Artifacts Architecture, Threat Model & Invariants

Authoritative design: docs/superpowers/specs/2026-05-17-artifacts-and-file-upload-design.md. This page is the binding contract storage, service, and large language model (LLM) implementations must honor. It should be read before storage work.

1. Conceptual model (locked)

Artifact = a self-contained deliverable consumed by being opened/read/edited/published/downloaded/attached. Identity is content + provenance, not relations.
Data object = a record whose identity is its relations + operational status (contact, account, list, email record/draft). Not an artifact.
Artifacts are a typed projection over cinatra.objects — one ownership/scope/Graphiti (a knowledge-graph indexer) stack — plus dedicated supporting tables (blob metadata, immutable artifact-version, normalized refs, provider-ref cache, audit/retention). No parallel ownership stack.
Artifact representation forms (packages/objects/src/semantic-manifest.ts): file, dashboard, connectorRef. These are internal substrate shapes — not extension packages. The typed meaning of an artifact is carried by one or more semantic artifact extensions (kind:"artifact" packages); the set of semantic types is extensible by adding extensions (no core edits).
Semantic artifact extensions fall into two categories — per-connector artifacts packs and connector-independent artifact extensions — governed by an atomicity rule, a per-type mutability class, and a naming grammar. See §7. Per-connector artifacts extensions.
Context = artifacts in their input-binding role: the set of artifact references an agent run consumes as grounding input, version-pinned at selection time. Context is not a separate substance and not its own extension kind. A consuming agent declares typed contextSlots on its Open Agent Specification (OAS), including which artifact extension types each slot accepts, and the built-in @cinatra-ai/context-selection-agent (a kind:"agent" extension) resolves each slot at run time against the ownership chain. See Agent context slots.

2. Hard invariants (BLOCKING — enforced by tests/greps)
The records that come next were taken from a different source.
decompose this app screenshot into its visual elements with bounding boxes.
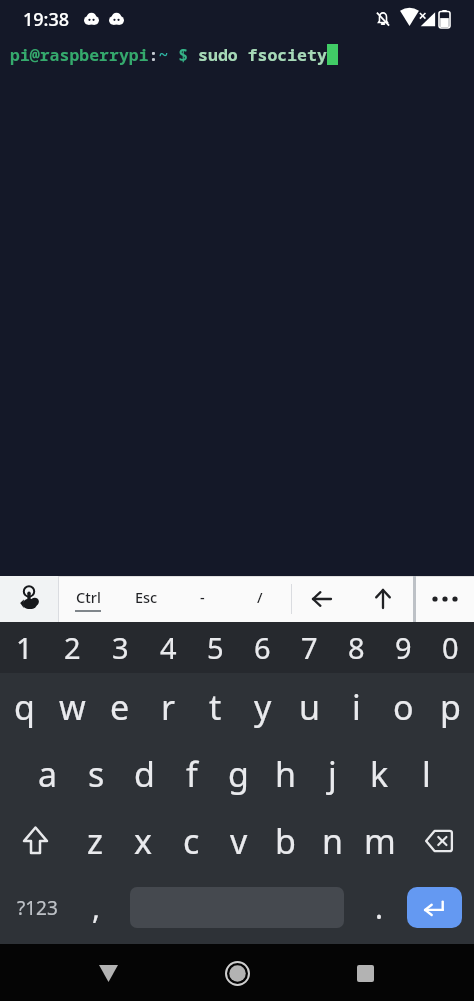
button[interactable]: x	[119, 807, 167, 874]
staticText: 0	[442, 628, 459, 667]
button[interactable]: l	[403, 740, 450, 807]
button[interactable]: -	[175, 576, 229, 622]
staticText: 1	[16, 628, 33, 667]
button[interactable]: Ctrl	[59, 576, 117, 622]
button[interactable]	[0, 576, 58, 622]
staticText: 5	[207, 628, 224, 667]
button[interactable]: r	[144, 673, 192, 740]
staticText: 2	[64, 628, 81, 667]
button[interactable]: k	[356, 740, 403, 807]
staticText: y	[254, 684, 272, 730]
button[interactable]: 7	[286, 622, 333, 673]
staticText: h	[275, 751, 297, 797]
button[interactable]: v	[215, 807, 262, 874]
button[interactable]: g	[215, 740, 262, 807]
button[interactable]: e	[96, 673, 144, 740]
button[interactable]	[352, 576, 413, 622]
button[interactable]: h	[262, 740, 309, 807]
staticText: 9	[395, 628, 412, 667]
button[interactable]	[0, 807, 71, 874]
staticText: 19:38	[23, 7, 70, 32]
staticText: d	[134, 751, 155, 797]
button[interactable]: j	[309, 740, 356, 807]
button[interactable]: b	[262, 807, 309, 874]
staticText: 4	[160, 628, 177, 667]
button[interactable]: m	[356, 807, 403, 874]
button[interactable]: a	[24, 740, 72, 807]
staticText: Ctrl	[76, 587, 101, 607]
staticText: s	[88, 751, 105, 797]
button[interactable]: 0	[427, 622, 474, 673]
button[interactable]: d	[120, 740, 168, 807]
staticText: .	[375, 887, 384, 928]
button[interactable]: Esc	[117, 576, 175, 622]
button[interactable]: p	[427, 673, 474, 740]
button[interactable]: w	[48, 673, 96, 740]
button[interactable]	[215, 951, 259, 995]
button[interactable]: ?123	[0, 874, 74, 941]
button[interactable]: 8	[333, 622, 380, 673]
staticText: r	[161, 684, 176, 730]
button[interactable]: 3	[96, 622, 144, 673]
button[interactable]	[407, 887, 462, 928]
button[interactable]: 5	[192, 622, 239, 673]
button[interactable]	[403, 807, 474, 874]
staticText: m	[364, 818, 396, 864]
staticText: f	[186, 751, 198, 797]
staticText: 7	[301, 628, 318, 667]
staticText: i	[352, 684, 361, 730]
button[interactable]: q	[0, 673, 48, 740]
staticText: /	[257, 587, 263, 607]
staticText: w	[59, 684, 86, 730]
staticText: g	[228, 751, 249, 797]
staticText: q	[14, 684, 35, 730]
staticText: t	[209, 684, 222, 730]
button[interactable]: 6	[239, 622, 286, 673]
staticText: b	[275, 818, 296, 864]
button[interactable]	[86, 951, 130, 995]
staticText: -	[200, 587, 205, 607]
staticText: u	[299, 684, 321, 730]
button[interactable]: y	[239, 673, 286, 740]
button[interactable]: t	[192, 673, 239, 740]
staticText: j	[328, 751, 337, 797]
button[interactable]: .	[356, 874, 403, 941]
button[interactable]: 9	[380, 622, 427, 673]
button[interactable]: o	[380, 673, 427, 740]
staticText: n	[322, 818, 344, 864]
staticText: a	[38, 751, 58, 797]
button[interactable]: /	[229, 576, 291, 622]
button[interactable]: u	[286, 673, 333, 740]
button[interactable]: s	[72, 740, 120, 807]
staticText: o	[393, 684, 414, 730]
button[interactable]: 1	[0, 622, 48, 673]
button[interactable]: c	[167, 807, 215, 874]
staticText: 8	[348, 628, 365, 667]
staticText: 3	[112, 628, 129, 667]
staticText: ,	[92, 887, 101, 928]
staticText: l	[422, 751, 431, 797]
staticText: e	[110, 684, 130, 730]
button[interactable]: 4	[144, 622, 192, 673]
button[interactable]	[292, 576, 352, 622]
staticText: z	[87, 818, 103, 864]
button[interactable]	[343, 951, 387, 995]
button[interactable]	[416, 576, 474, 622]
staticText: c	[183, 818, 200, 864]
staticText: 6	[254, 628, 271, 667]
staticText: v	[230, 818, 248, 864]
staticText: k	[370, 751, 389, 797]
staticText: x	[134, 818, 152, 864]
staticText: Esc	[135, 587, 158, 607]
button[interactable]: ,	[74, 874, 118, 941]
button[interactable]: z	[71, 807, 119, 874]
staticText: pi@raspberrypi:~ $ sudo fsociety	[10, 43, 327, 65]
staticText: ?123	[17, 895, 58, 921]
button[interactable]: i	[333, 673, 380, 740]
staticText: p	[440, 684, 461, 730]
button[interactable]: f	[168, 740, 215, 807]
button[interactable]: 2	[48, 622, 96, 673]
button[interactable]: n	[309, 807, 356, 874]
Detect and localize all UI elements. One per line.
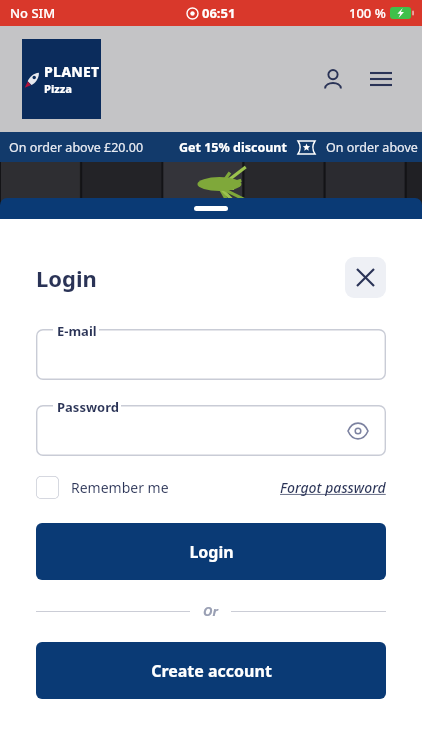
button[interactable]: Remember me: [36, 476, 169, 499]
staticText: On order above £20.00: [326, 139, 422, 156]
button[interactable]: Planet Pizza home: [22, 39, 101, 119]
staticText: Login: [189, 541, 234, 563]
button[interactable]: Password: [36, 405, 386, 456]
staticText: 06:51: [202, 4, 236, 22]
button[interactable]: Login: [36, 523, 386, 580]
button[interactable]: E-mail: [36, 329, 386, 380]
button[interactable]: Show password: [344, 417, 372, 445]
staticText: Pizza: [44, 81, 72, 96]
button[interactable]: Forgot password: [280, 478, 386, 497]
staticText: Get 15% discount: [179, 139, 287, 156]
button[interactable]: Create account: [36, 642, 386, 699]
staticText: No SIM: [10, 4, 56, 22]
button[interactable]: Close: [345, 257, 386, 298]
staticText: PLANET: [44, 62, 100, 81]
staticText: Forgot password: [280, 478, 386, 497]
staticText: Or: [203, 602, 218, 620]
staticText: 100 %: [349, 4, 386, 22]
staticText: Password: [57, 398, 119, 416]
staticText: Create account: [151, 660, 272, 682]
staticText: Login: [36, 263, 97, 293]
staticText: Remember me: [71, 478, 169, 497]
staticText: E-mail: [57, 322, 97, 340]
button[interactable]: Account: [314, 60, 352, 98]
staticText: On order above £20.00: [9, 139, 144, 156]
button[interactable]: Menu: [362, 60, 400, 98]
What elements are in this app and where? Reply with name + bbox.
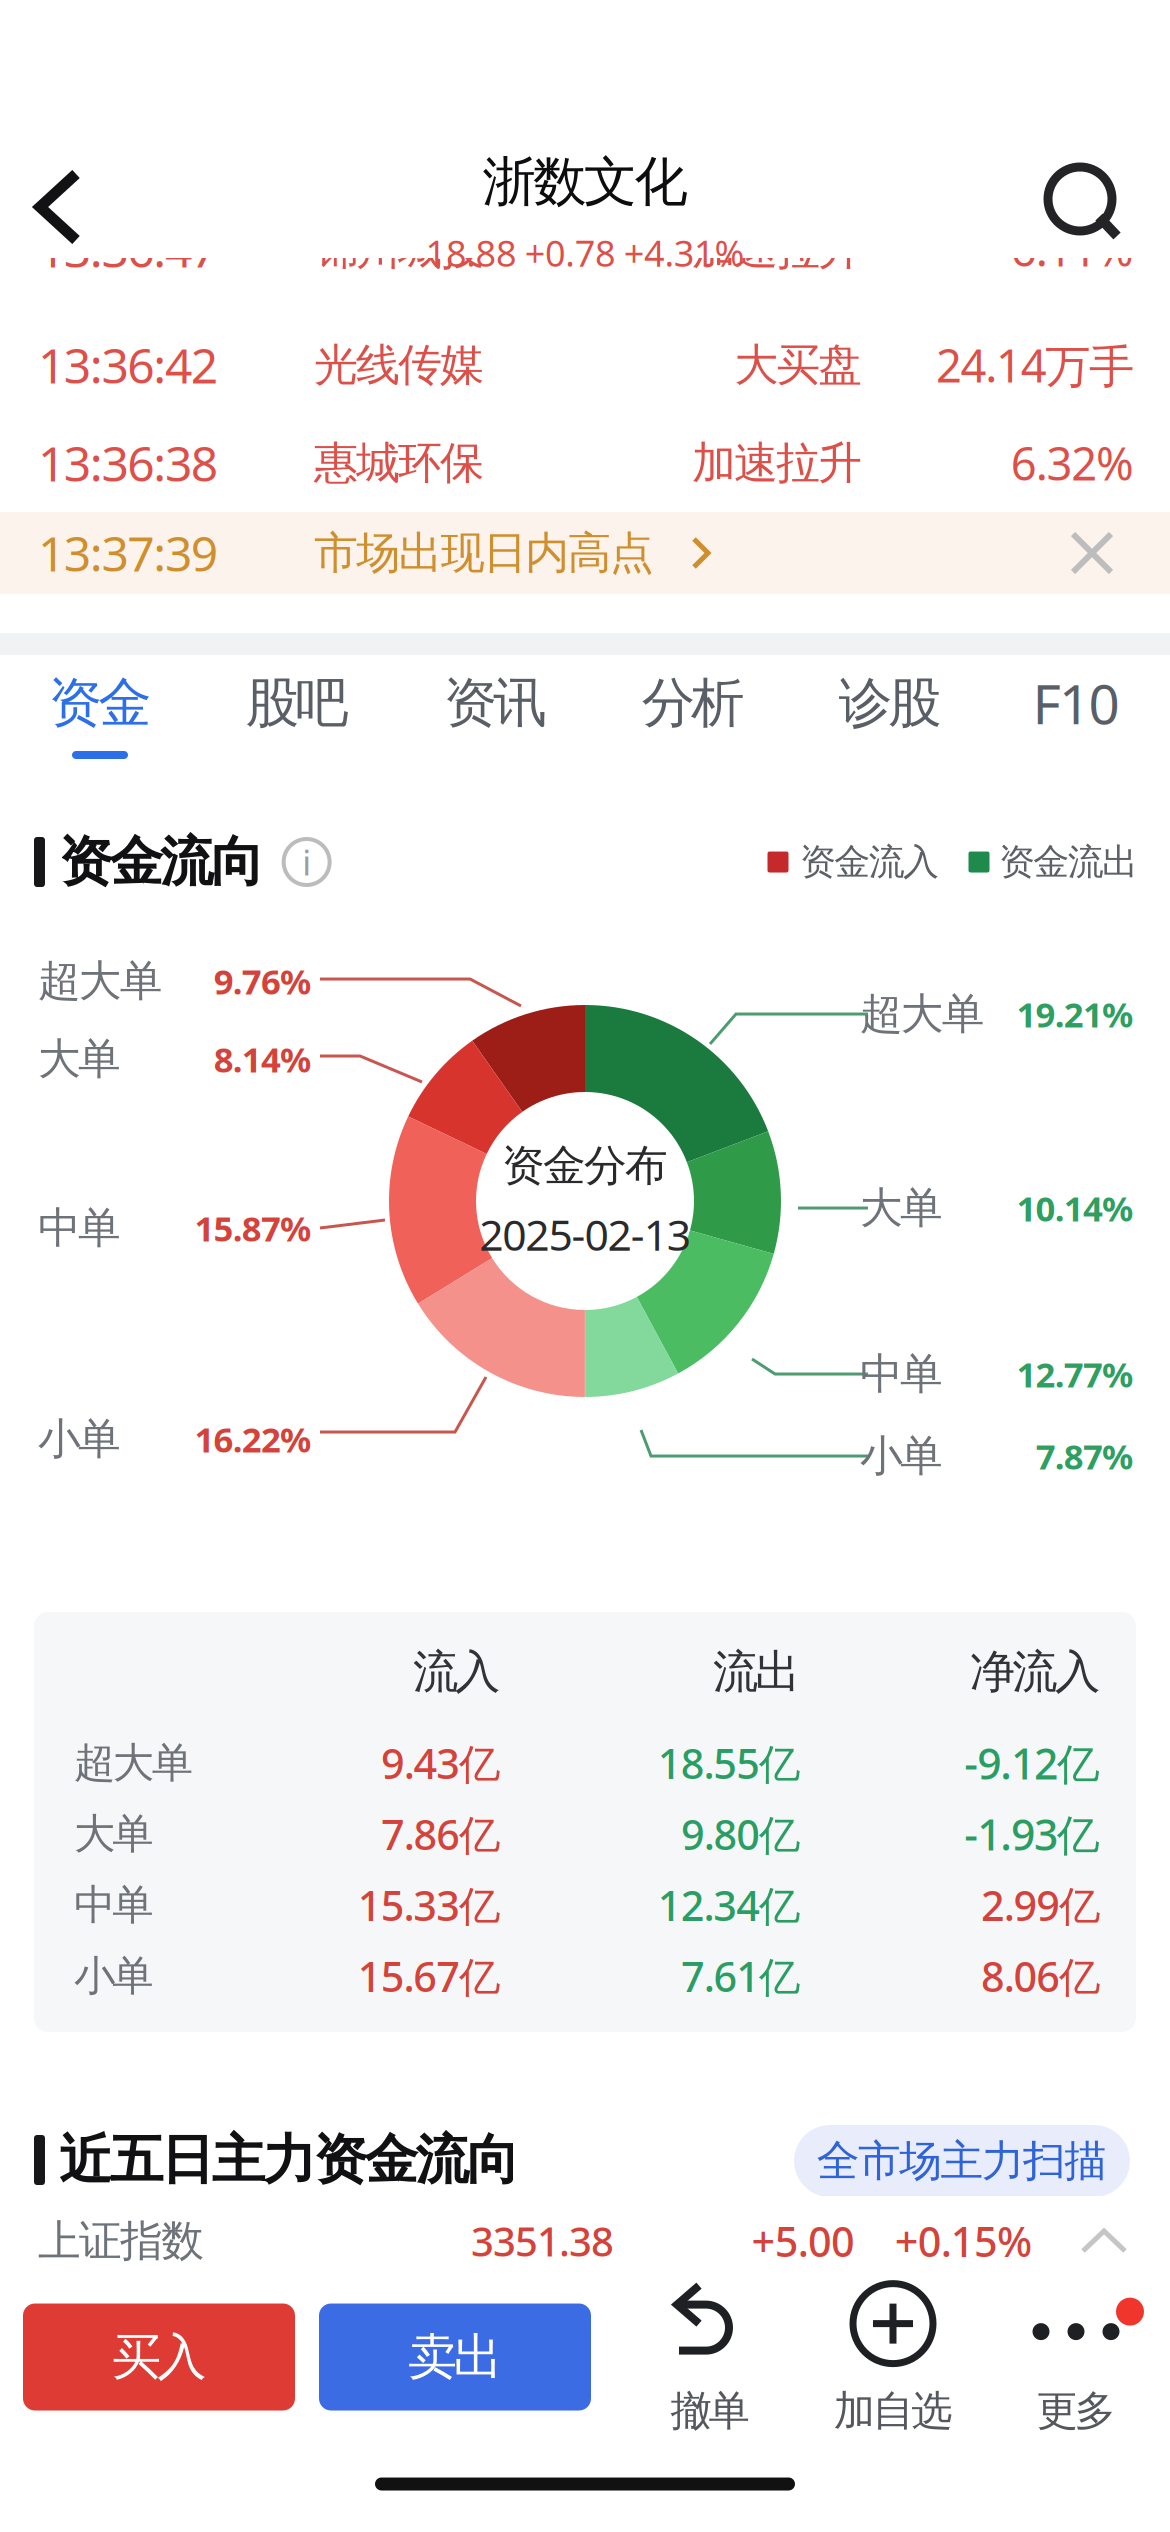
staticText: 8.06亿	[981, 1949, 1100, 2004]
button[interactable]: 撤单	[619, 2272, 801, 2442]
staticText: 加自选	[834, 2386, 952, 2436]
staticText: 惠城环保	[314, 436, 484, 490]
button[interactable]: 上证指数	[0, 0, 1170, 2532]
staticText: 15.33亿	[358, 1878, 500, 1932]
button[interactable]: Back	[0, 152, 150, 262]
staticText: 上证指数	[38, 2215, 204, 2267]
staticText: 超大单	[860, 988, 985, 1040]
staticText: 大单	[38, 1033, 121, 1085]
staticText: 19.21%	[1016, 991, 1133, 1037]
staticText: 大单	[860, 1182, 943, 1234]
staticText: 大买盘	[734, 338, 862, 392]
staticText: 6.32%	[1011, 433, 1134, 493]
staticText: 锦州城投	[314, 222, 484, 276]
staticText: 13:36:38	[38, 431, 218, 495]
staticText: 18.55亿	[658, 1736, 800, 1790]
staticText: 资金	[49, 670, 151, 736]
staticText: -9.12亿	[964, 1735, 1100, 1791]
staticText: 7.87%	[1036, 1433, 1133, 1479]
staticText: 小单	[38, 1413, 121, 1465]
staticText: 资金流入	[800, 840, 939, 884]
staticText: 浙数文化	[483, 149, 687, 215]
staticText: 9.43亿	[381, 1736, 500, 1790]
staticText: 12.34亿	[658, 1878, 800, 1932]
staticText: 7.86亿	[381, 1807, 500, 1862]
staticText: 2.99亿	[981, 1878, 1100, 1932]
button[interactable]: 13:36:38	[0, 0, 1170, 2532]
staticText: 卖出	[408, 2327, 502, 2387]
staticText: 流入	[413, 1644, 500, 1700]
staticText: 大单	[74, 1809, 153, 1859]
staticText: +0.15%	[895, 2214, 1032, 2268]
staticText: 中单	[74, 1880, 153, 1930]
staticText: -1.93亿	[964, 1806, 1100, 1862]
button[interactable]: 13:37:39	[0, 0, 1170, 2532]
staticText: 撤单	[670, 2386, 750, 2436]
staticText: 市场出现日内高点	[314, 526, 654, 580]
staticText: 7.61亿	[681, 1949, 800, 2004]
staticText: 小单	[74, 1951, 153, 2001]
staticText: 资金分布	[502, 1140, 668, 1192]
staticText: 8.14%	[214, 1036, 311, 1082]
staticText: 净流入	[970, 1644, 1100, 1700]
staticText: 10.14%	[1016, 1185, 1133, 1231]
staticText: 买入	[112, 2327, 206, 2387]
staticText: i	[302, 839, 311, 885]
staticText: 15.87%	[194, 1205, 311, 1251]
staticText: 加速拉升	[692, 222, 862, 276]
staticText: 9.80亿	[681, 1807, 800, 1862]
staticText: 16.22%	[194, 1416, 311, 1462]
button[interactable]: 加自选	[802, 2272, 984, 2442]
button[interactable]: 诊股	[802, 651, 978, 777]
button[interactable]: 更多	[985, 2272, 1167, 2442]
staticText: 小单	[860, 1430, 943, 1482]
staticText: 近五日主力资金流向	[59, 2127, 519, 2193]
staticText: 加速拉升	[692, 436, 862, 490]
staticText: +5.00	[752, 2214, 855, 2268]
staticText: 6.11%	[1011, 219, 1134, 279]
staticText: 2025-02-13	[479, 1206, 691, 1263]
button[interactable]: 资讯	[407, 651, 583, 777]
button[interactable]: 全市场主力扫描	[794, 2125, 1130, 2197]
button[interactable]: 资金	[12, 651, 188, 777]
staticText: 9.76%	[214, 958, 311, 1004]
staticText: 更多	[1036, 2386, 1116, 2436]
staticText: 资讯	[444, 670, 546, 736]
staticText: 超大单	[38, 955, 163, 1007]
staticText: 中单	[860, 1348, 943, 1400]
staticText: 3351.38	[471, 2214, 614, 2268]
staticText: 13:36:42	[38, 333, 218, 397]
staticText: 13:36:47	[38, 217, 218, 281]
button[interactable]: 买入	[23, 2304, 295, 2410]
button[interactable]: 股吧	[209, 651, 385, 777]
button[interactable]: 分析	[605, 651, 781, 777]
button[interactable]: 13:36:42	[0, 0, 1170, 2532]
staticText: 资金流向	[59, 829, 264, 895]
staticText: 超大单	[74, 1738, 193, 1788]
staticText: 资金流出	[999, 840, 1138, 884]
staticText: 13:37:39	[38, 521, 218, 585]
button[interactable]: F10	[988, 651, 1164, 777]
staticText: 18.88 +0.78 +4.31%	[426, 229, 744, 277]
staticText: 中单	[38, 1202, 121, 1254]
staticText: F10	[1032, 667, 1120, 739]
staticText: 流出	[713, 1644, 800, 1700]
staticText: 分析	[642, 670, 744, 736]
staticText: 24.14万手	[936, 335, 1134, 395]
staticText: 股吧	[246, 670, 348, 736]
staticText: 诊股	[839, 670, 941, 736]
staticText: 光线传媒	[314, 338, 484, 392]
button[interactable]: Search	[1032, 152, 1142, 262]
staticText: 12.77%	[1016, 1351, 1133, 1397]
staticText: 15.67亿	[358, 1949, 500, 2004]
button[interactable]: 卖出	[319, 2304, 591, 2410]
staticText: 全市场主力扫描	[817, 2135, 1107, 2187]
No bytes in objects.data. cinatra.objects.data (JSONB) holds metadata + normalized refs only — never file bytes, base64, or blob content. Blob bytes live only in the blob store; the object row carries { artifactType, latestVersionId, digest, mime, size, originKind, … }.
Full-fidelity file model from the first implementation — never an upload-only blob. The file artifact model MUST support, from day one:
- stable artifact id (survives every version);
- immutable versions, each with a content digest (sha256) + blob ref;
- MIME-driven viewer hint;
- origin.kind ∈ upload | email_attachment | agent_generated | external_link | live_generator;
- arbitrary parent_id / parent_type (e.g. attachment → email object);
- run / message / provider provenance;
- editable text/markdown body (not only opaque binary);
- generated-image variants;
- publication / reference metadata (published?, editable?, referenced-by).
Tenant/version-scoped blob identity. Physical sha256 dedupe is internal only — never exposed and never used for authorization or cross-tenant existence inference. Blob lookup is always scoped by org_id + artifact-version.
One canonical write path. The artifact service layer is the only writer. Library UI and Model Context Protocol (MCP) CRUD call the service — never a second write path, never raw blob/object writes.
Immutable, replay-safe refs. A message/run ArtifactRef pins a specific version + digest. Referenced artifacts are tombstone-deleted, never hard-deleted; a referenced version’s bytes are retained.
LLM orchestration is the sole file consumer. WayFlow (Cinatra’s OAS Flow agent runtime) never consumes files. The prompt window attaches an artifact ref; resolution + provider upload/attach happens only in @cinatra-ai/llm via /api/llm-bridge.

3. Threat model

Threat	Vector	Mitigation
Cross-tenant file disclosure	global sha dedupe / unscoped blob path / predictable URLs	tenant+version-scoped blob identity; authz on every serve; signed/internal URLs
Stored-XSS / drive-by	serving HTML/SVG/PDF inline as active content	`Content-Disposition: attachment` for non-safe types, strict CSP, MIME sniffing, no-exec storage path
Path traversal / RCE on upload	crafted filename / archive	server-generated storage keys, never client filename on disk; extension allow/deny; size cap; malware-scan hook point
Secret/data exfiltration into graph memory	Graphiti projector serializes full `objects.data`	metadata/excerpt-only projection policy lands before the first artifact write
Privilege escalation via artifact ownership	reassigning owner to widen access	promote-only ratchet; reassignment = explicit audited transfer; narrowing conservative if referenced
Replay/audit gap	hard-deleting a referenced artifact	tombstone + retention + audit log on create/delete/transfer/promote
Model hallucinating file access	non-ingestible type silently dropped	structured “attached, not directly readable” manifest delivered to the model
Unbounded provider re-upload / cost	re-uploading the same blob each turn	provider-ref cache keyed by artifact-version + provider, with GC

4. `ArtifactRef` (normalized, immutable)

ArtifactRef = {
  artifactId: string        // stable across versions
  versionId:  string        // pinned, immutable
  digest:     string        // sha256 of the pinned version's bytes
  mime:       string
  originKind: 'upload' | 'email_attachment' | 'agent_generated' | 'external_link' | 'live_generator'
}

Stored in normalized storage (refs table); chat-thread JSON may carry a projection/cache of the ref, never the canonical record, never bytes.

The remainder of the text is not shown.